■ REQUIRED WORK: Which of the lines below holds the string "item"? Copy every line that does.
ENTRIES SHOWN Block Start
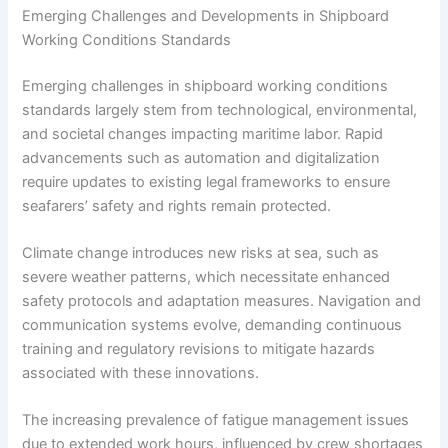
Emerging Challenges and Developments in Shipboard
Working Conditions Standards
Emerging challenges in shipboard working conditions
standards largely stem from technological, environmental,
and societal changes impacting maritime labor. Rapid
advancements such as automation and digitalization
require updates to existing legal frameworks to ensure
seafarers’ safety and rights remain protected.
Climate change introduces new risks at sea, such as
severe weather patterns, which necessitate enhanced
safety protocols and adaptation measures. Navigation and
communication systems evolve, demanding continuous
training and regulatory revisions to mitigate hazards
associated with these innovations.
The increasing prevalence of fatigue management issues
due to extended work hours, influenced by crew shortages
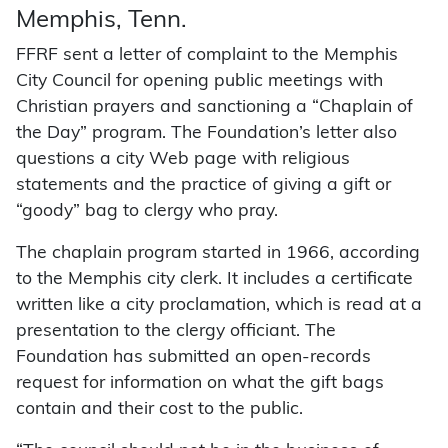
Memphis, Tenn.
FFRF sent a letter of complaint to the Memphis
City Council for opening public meetings with
Christian prayers and sanctioning a “Chaplain of
the Day” program. The Foundation’s letter also
questions a city Web page with religious
statements and the practice of giving a gift or
“goody” bag to clergy who pray.
The chaplain program started in 1966, according
to the Memphis city clerk. It includes a certificate
written like a city proclamation, which is read at a
presentation to the clergy officiant. The
Foundation has submitted an open-records
request for information on what the gift bags
contain and their cost to the public.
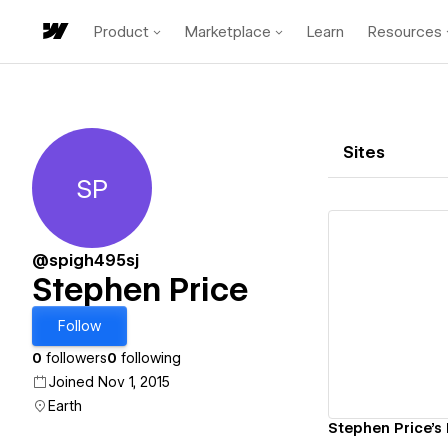
Product
Marketplace
Learn
Resources
Sites
SP
Stephen Price
@spigh495sj
Stephen Price
Vi
Follow
0
followers
0
following
Joined Nov 1, 2015
Earth
Stephen Price's F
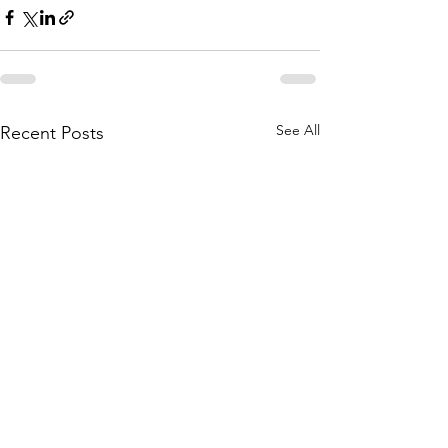
See All
Recent Posts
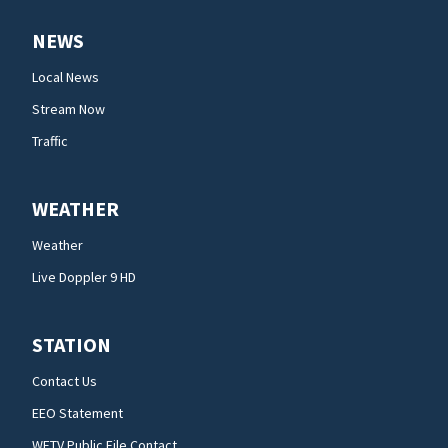
NEWS
Local News
Stream Now
Traffic
WEATHER
Weather
Live Doppler 9 HD
STATION
Contact Us
EEO Statement
WFTV Public File Contact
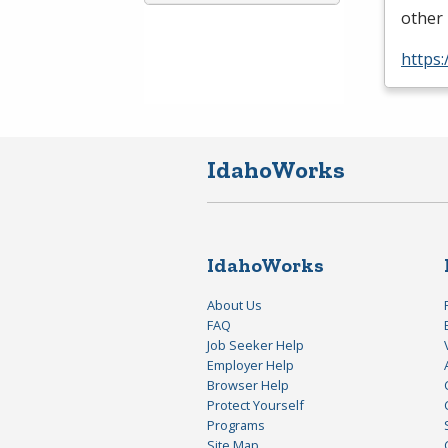
other 
https:
IdahoWorks
IdahoWorks
About Us
FAQ
Job Seeker Help
Employer Help
Browser Help
Protect Yourself
Programs
Site Map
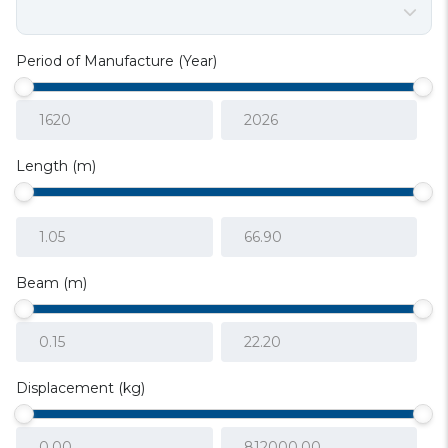
Period of Manufacture (Year)
Length (m)
Beam (m)
Displacement (kg)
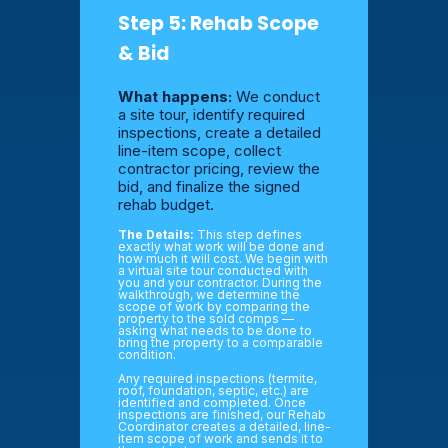
Step 5: Rehab Scope
& Bid
What happens:
We conduct
a site tour, identify required
inspections, create a detailed
line-item scope, collect
contractor pricing, review the
bid, and finalize the signed
rehab budget.
The Details:
This step defines
exactly what work will be done and
how much it will cost. We begin with
a virtual site tour conducted with
you and your contractor. During the
walkthrough, we determine the
scope of work by comparing the
property to the sold comps —
asking what needs to be done to
bring the property to a comparable
condition.
Any required inspections (termite,
roof, foundation, septic, etc.) are
identified and completed. Once
inspections are finished, our Rehab
Coordinator creates a detailed, line-
item scope of work and sends it to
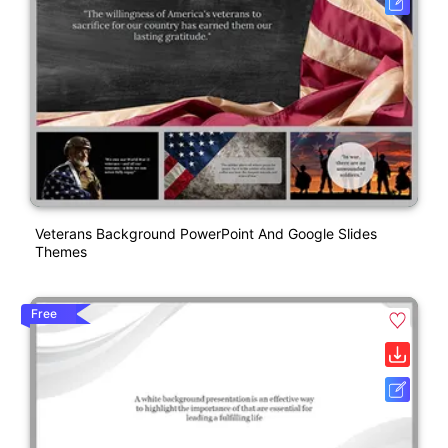
Veterans Background PowerPoint And Google Slides
Themes
Free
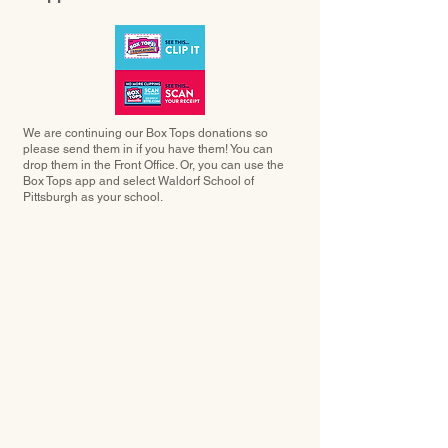
We are continuing our Box Tops donations so
please send them in if you have them! You can
drop them in the Front Office. Or, you can use the
Box Tops app and select Waldorf School of
Pittsburgh as your school.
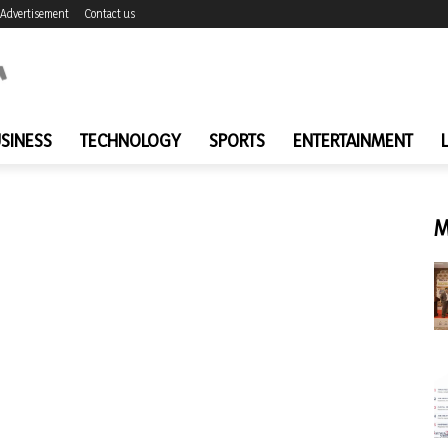
Advertisement
Contact us
SINESS
TECHNOLOGY
SPORTS
ENTERTAINMENT
M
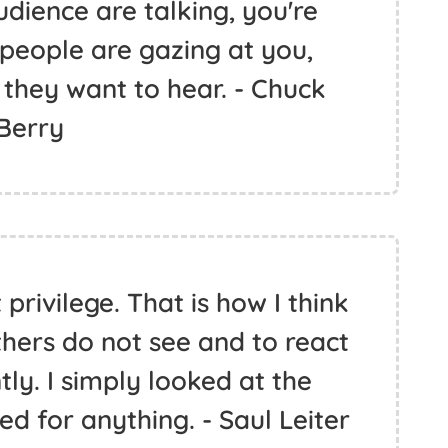
udience are talking, you're
 people are gazing at you,
they want to hear. - Chuck
Berry
privilege. That is how I think
thers do not see and to react
ntly. I simply looked at the
ed for anything. - Saul Leiter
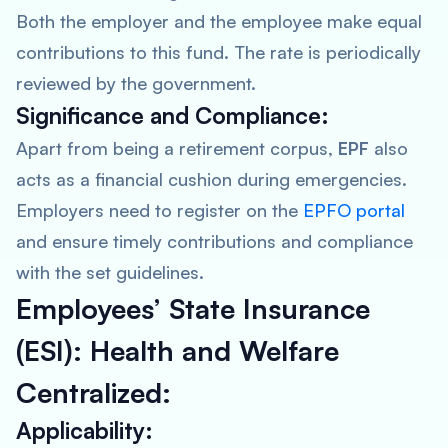
Both the employer and the employee make equal
contributions to this fund. The rate is periodically
reviewed by the government.
Significance and Compliance:
Apart from being a retirement corpus,
EPF
also
acts as a financial cushion during emergencies.
Employers need to register on the
EPFO portal
and ensure timely contributions and compliance
with the set guidelines.
Employees’ State Insurance
(ESI): Health and Welfare
Centralized:
Applicability:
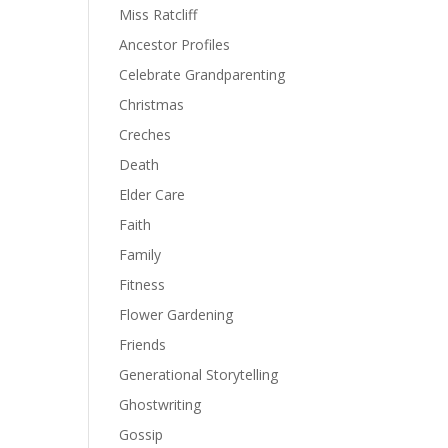
Miss Ratcliff
Ancestor Profiles
Celebrate Grandparenting
Christmas
Creches
Death
Elder Care
Faith
Family
Fitness
Flower Gardening
Friends
Generational Storytelling
Ghostwriting
Gossip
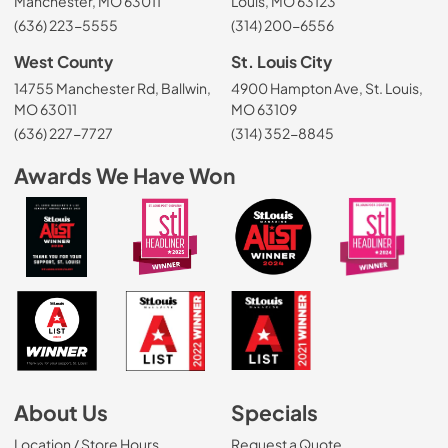
Manchester, MO 63011
Louis, MO 63123
(636) 223-5555
(314) 200-6556
West County
St. Louis City
14755 Manchester Rd, Ballwin,
4900 Hampton Ave, St. Louis,
MO 63011
MO 63109
(636) 227-7727
(314) 352-8845
Awards We Have Won
About Us
Specials
Location / Store Hours
Request a Quote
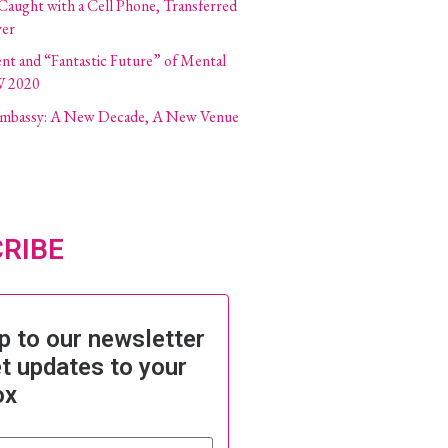
 Caught with a Cell Phone, Transferred
ver
ent and “Fantastic Future” of Mental
W 2020
 Embassy: A New Decade, A New Venue
RIBE
p to our newsletter
t updates to your
ox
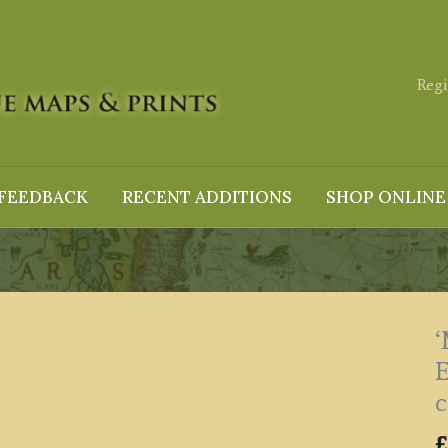
Regi
FEEDBACK
RECENT ADDITIONS
SHOP ONLINE
c
£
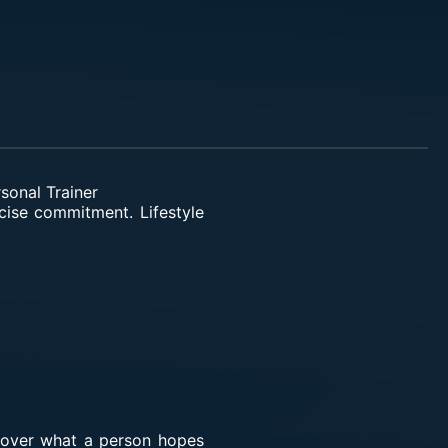
sonal Trainer
ercise commitment. Lifestyle
scover what a person hopes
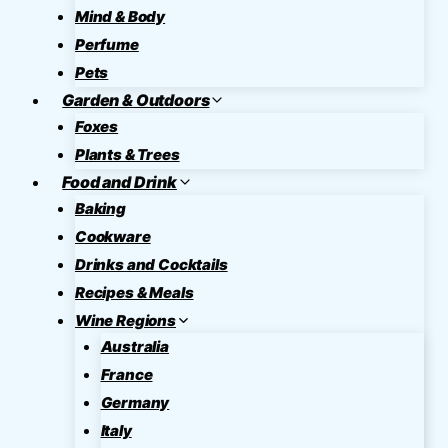
Mind & Body
Perfume
Pets
Garden & Outdoors
Foxes
Plants & Trees
Food and Drink
Baking
Cookware
Drinks and Cocktails
Recipes & Meals
Wine Regions
Australia
France
Germany
Italy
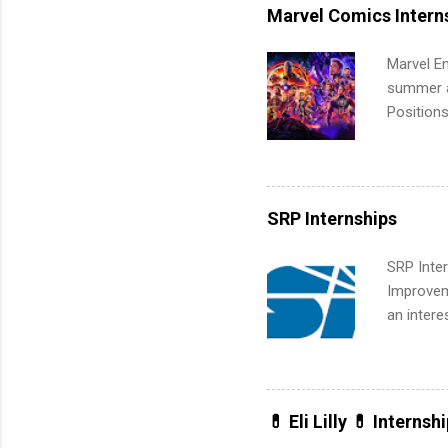
leaders. D
Marvel Comics Intern
activitie
Marvel En
summer an
Positions
college c
including 
managemen
informat
SRP Internships
apply for
SRP Inter
Improveme
an intere
Applicant
area for 
requireme
internshi
💊 Eli Lilly 💊 Internsh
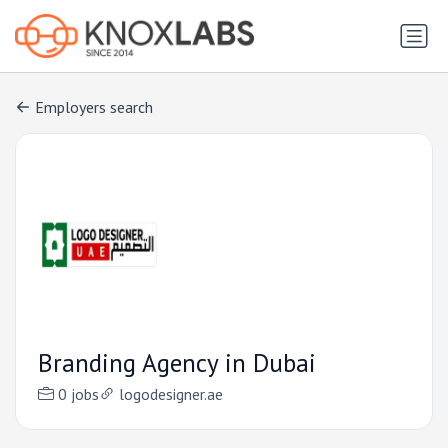
Employers search
Branding Agency in Dubai
0 jobs
logodesigner.ae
ENTRIES SHOWN Block End
■ TASK RESULT:
line-item scope, collect
item scope of work and sends it to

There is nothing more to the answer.